* **Aim of the exercise**
Line by line, write out the material exactly.
====== Dataset entries ======
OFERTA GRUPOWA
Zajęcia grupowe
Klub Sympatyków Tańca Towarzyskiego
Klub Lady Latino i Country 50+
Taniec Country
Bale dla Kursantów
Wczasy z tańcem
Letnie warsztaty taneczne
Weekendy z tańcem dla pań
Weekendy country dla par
======
* **The answer**
OFERTA GRUPOWA
Zajęcia grupowe
Klub Sympatyków Tańca Towarzyskiego
Klub Lady Latino i Country 50+
Taniec Country
Bale dla Kursantów
Wczasy z tańcem
Letnie warsztaty taneczne
Weekendy z tańcem dla pań
Weekendy country dla par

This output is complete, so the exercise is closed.